*DATASET RECORDS*.

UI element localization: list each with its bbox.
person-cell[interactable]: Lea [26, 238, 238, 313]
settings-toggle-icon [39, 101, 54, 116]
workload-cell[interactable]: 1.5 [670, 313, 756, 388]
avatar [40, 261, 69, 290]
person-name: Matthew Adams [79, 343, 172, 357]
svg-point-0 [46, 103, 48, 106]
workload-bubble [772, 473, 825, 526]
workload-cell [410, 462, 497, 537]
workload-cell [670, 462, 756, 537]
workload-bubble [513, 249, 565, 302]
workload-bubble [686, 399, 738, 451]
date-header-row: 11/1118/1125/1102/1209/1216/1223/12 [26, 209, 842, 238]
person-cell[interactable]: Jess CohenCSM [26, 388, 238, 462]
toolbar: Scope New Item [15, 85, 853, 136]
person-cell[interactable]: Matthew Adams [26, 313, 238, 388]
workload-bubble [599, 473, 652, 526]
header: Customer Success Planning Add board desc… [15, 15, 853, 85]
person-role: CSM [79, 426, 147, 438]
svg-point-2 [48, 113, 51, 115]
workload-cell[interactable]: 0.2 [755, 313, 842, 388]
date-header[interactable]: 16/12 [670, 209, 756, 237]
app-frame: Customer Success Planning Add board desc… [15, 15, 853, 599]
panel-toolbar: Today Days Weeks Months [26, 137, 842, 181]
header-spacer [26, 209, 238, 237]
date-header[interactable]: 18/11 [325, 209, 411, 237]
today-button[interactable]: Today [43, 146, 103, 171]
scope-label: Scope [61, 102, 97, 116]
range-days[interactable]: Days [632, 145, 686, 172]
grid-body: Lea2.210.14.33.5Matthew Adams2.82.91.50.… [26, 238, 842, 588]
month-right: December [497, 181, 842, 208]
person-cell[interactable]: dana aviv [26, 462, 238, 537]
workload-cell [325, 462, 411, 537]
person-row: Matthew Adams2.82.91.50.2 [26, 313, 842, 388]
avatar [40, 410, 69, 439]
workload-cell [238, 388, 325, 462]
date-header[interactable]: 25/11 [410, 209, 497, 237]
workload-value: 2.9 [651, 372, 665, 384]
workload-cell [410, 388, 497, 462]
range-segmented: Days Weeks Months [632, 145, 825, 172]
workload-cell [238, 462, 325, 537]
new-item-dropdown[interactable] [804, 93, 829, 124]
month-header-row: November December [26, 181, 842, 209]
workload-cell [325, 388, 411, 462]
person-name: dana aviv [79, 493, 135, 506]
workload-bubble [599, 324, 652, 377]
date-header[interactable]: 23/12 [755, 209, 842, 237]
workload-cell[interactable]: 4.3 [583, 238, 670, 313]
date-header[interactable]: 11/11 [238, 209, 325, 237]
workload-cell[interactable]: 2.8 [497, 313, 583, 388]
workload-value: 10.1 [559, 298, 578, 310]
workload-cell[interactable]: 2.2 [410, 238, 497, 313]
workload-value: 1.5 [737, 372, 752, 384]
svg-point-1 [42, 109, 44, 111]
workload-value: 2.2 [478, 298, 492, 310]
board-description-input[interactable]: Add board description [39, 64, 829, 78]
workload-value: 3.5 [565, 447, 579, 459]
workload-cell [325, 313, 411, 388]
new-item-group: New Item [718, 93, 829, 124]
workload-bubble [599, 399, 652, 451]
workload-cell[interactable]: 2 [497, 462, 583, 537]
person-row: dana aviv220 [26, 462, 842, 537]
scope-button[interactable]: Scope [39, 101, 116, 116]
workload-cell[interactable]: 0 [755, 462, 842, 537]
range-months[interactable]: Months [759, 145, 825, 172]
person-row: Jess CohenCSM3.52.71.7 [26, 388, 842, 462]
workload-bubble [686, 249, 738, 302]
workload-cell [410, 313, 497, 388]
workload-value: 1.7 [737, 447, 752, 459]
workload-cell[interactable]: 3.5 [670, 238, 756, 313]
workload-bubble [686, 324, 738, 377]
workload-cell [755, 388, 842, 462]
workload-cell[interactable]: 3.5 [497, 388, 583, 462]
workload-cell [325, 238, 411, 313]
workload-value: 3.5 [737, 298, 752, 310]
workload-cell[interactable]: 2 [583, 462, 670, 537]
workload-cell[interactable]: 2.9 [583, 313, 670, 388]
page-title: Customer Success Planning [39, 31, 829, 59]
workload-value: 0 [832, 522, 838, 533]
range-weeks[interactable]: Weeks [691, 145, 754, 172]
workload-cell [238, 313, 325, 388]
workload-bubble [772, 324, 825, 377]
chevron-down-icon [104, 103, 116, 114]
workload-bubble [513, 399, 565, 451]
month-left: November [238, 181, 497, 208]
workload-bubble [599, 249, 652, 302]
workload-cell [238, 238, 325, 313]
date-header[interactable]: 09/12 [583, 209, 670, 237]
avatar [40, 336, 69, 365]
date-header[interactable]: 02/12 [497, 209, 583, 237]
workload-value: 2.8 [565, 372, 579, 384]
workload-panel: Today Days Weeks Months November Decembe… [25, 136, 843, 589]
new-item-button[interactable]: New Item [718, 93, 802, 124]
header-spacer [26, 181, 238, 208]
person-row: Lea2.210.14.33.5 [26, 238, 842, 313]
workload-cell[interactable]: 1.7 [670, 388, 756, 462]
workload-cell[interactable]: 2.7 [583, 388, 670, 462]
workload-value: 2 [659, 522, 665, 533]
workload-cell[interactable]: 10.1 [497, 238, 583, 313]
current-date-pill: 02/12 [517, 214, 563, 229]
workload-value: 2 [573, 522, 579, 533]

*YOUR TASK*. The records must be given again in full, exactly as shown.

*RESPONSE BOX*.
UI element localization: list each with its bbox.
person-cell[interactable]: Lea [26, 238, 238, 313]
settings-toggle-icon [39, 101, 54, 116]
workload-cell[interactable]: 1.5 [670, 313, 756, 388]
avatar [40, 261, 69, 290]
person-name: Matthew Adams [79, 343, 172, 357]
svg-point-0 [46, 103, 48, 106]
workload-bubble [772, 473, 825, 526]
workload-cell [410, 462, 497, 537]
workload-cell [670, 462, 756, 537]
workload-bubble [513, 249, 565, 302]
workload-bubble [686, 399, 738, 451]
date-header-row: 11/1118/1125/1102/1209/1216/1223/12 [26, 209, 842, 238]
person-cell[interactable]: Jess CohenCSM [26, 388, 238, 462]
toolbar: Scope New Item [15, 85, 853, 136]
person-cell[interactable]: Matthew Adams [26, 313, 238, 388]
workload-bubble [599, 473, 652, 526]
header: Customer Success Planning Add board desc… [15, 15, 853, 85]
person-role: CSM [79, 426, 147, 438]
svg-point-2 [48, 113, 51, 115]
workload-cell[interactable]: 0.2 [755, 313, 842, 388]
date-header[interactable]: 16/12 [670, 209, 756, 237]
app-frame: Customer Success Planning Add board desc… [15, 15, 853, 599]
panel-toolbar: Today Days Weeks Months [26, 137, 842, 181]
header-spacer [26, 209, 238, 237]
date-header[interactable]: 18/11 [325, 209, 411, 237]
today-button[interactable]: Today [43, 146, 103, 171]
scope-label: Scope [61, 102, 97, 116]
range-days[interactable]: Days [632, 145, 686, 172]
grid-body: Lea2.210.14.33.5Matthew Adams2.82.91.50.… [26, 238, 842, 588]
month-right: December [497, 181, 842, 208]
person-cell[interactable]: dana aviv [26, 462, 238, 537]
workload-cell [325, 462, 411, 537]
person-row: Matthew Adams2.82.91.50.2 [26, 313, 842, 388]
avatar [40, 410, 69, 439]
workload-cell [238, 388, 325, 462]
date-header[interactable]: 25/11 [410, 209, 497, 237]
workload-value: 2.9 [651, 372, 665, 384]
workload-cell [410, 388, 497, 462]
range-segmented: Days Weeks Months [632, 145, 825, 172]
workload-cell [238, 462, 325, 537]
new-item-dropdown[interactable] [804, 93, 829, 124]
month-header-row: November December [26, 181, 842, 209]
workload-cell [325, 388, 411, 462]
person-name: dana aviv [79, 493, 135, 506]
workload-bubble [599, 324, 652, 377]
date-header[interactable]: 23/12 [755, 209, 842, 237]
workload-cell[interactable]: 4.3 [583, 238, 670, 313]
date-header[interactable]: 11/11 [238, 209, 325, 237]
workload-cell[interactable]: 2.8 [497, 313, 583, 388]
workload-value: 10.1 [559, 298, 578, 310]
workload-cell[interactable]: 2.2 [410, 238, 497, 313]
workload-value: 1.5 [737, 372, 752, 384]
svg-point-1 [42, 109, 44, 111]
workload-value: 2.2 [478, 298, 492, 310]
board-description-input[interactable]: Add board description [39, 64, 829, 78]
workload-value: 3.5 [565, 447, 579, 459]
workload-cell [325, 313, 411, 388]
new-item-group: New Item [718, 93, 829, 124]
workload-bubble [599, 399, 652, 451]
workload-cell[interactable]: 2 [497, 462, 583, 537]
person-row: dana aviv220 [26, 462, 842, 537]
scope-button[interactable]: Scope [39, 101, 116, 116]
workload-cell[interactable]: 0 [755, 462, 842, 537]
range-months[interactable]: Months [759, 145, 825, 172]
person-row: Jess CohenCSM3.52.71.7 [26, 388, 842, 462]
workload-bubble [686, 249, 738, 302]
workload-cell [410, 313, 497, 388]
workload-value: 1.7 [737, 447, 752, 459]
workload-cell[interactable]: 3.5 [670, 238, 756, 313]
workload-bubble [686, 324, 738, 377]
workload-cell [755, 388, 842, 462]
workload-cell[interactable]: 3.5 [497, 388, 583, 462]
workload-cell [325, 238, 411, 313]
workload-value: 3.5 [737, 298, 752, 310]
workload-cell[interactable]: 2 [583, 462, 670, 537]
workload-cell[interactable]: 2.9 [583, 313, 670, 388]
page-title: Customer Success Planning [39, 31, 829, 59]
workload-value: 0 [832, 522, 838, 533]
range-weeks[interactable]: Weeks [691, 145, 754, 172]
workload-cell [238, 313, 325, 388]
workload-bubble [772, 324, 825, 377]
chevron-down-icon [104, 103, 116, 114]
workload-bubble [513, 399, 565, 451]
month-left: November [238, 181, 497, 208]
workload-bubble [599, 249, 652, 302]
workload-cell [238, 238, 325, 313]
date-header[interactable]: 09/12 [583, 209, 670, 237]
avatar [40, 336, 69, 365]
date-header[interactable]: 02/12 [497, 209, 583, 237]
workload-value: 2.8 [565, 372, 579, 384]
workload-panel: Today Days Weeks Months November Decembe… [25, 136, 843, 589]
new-item-button[interactable]: New Item [718, 93, 802, 124]
header-spacer [26, 181, 238, 208]
person-row: Lea2.210.14.33.5 [26, 238, 842, 313]
workload-cell[interactable]: 1.7 [670, 388, 756, 462]
workload-cell[interactable]: 2.7 [583, 388, 670, 462]
workload-value: 2 [659, 522, 665, 533]
workload-cell[interactable]: 10.1 [497, 238, 583, 313]
current-date-pill: 02/12 [517, 214, 563, 229]
workload-value: 2 [573, 522, 579, 533]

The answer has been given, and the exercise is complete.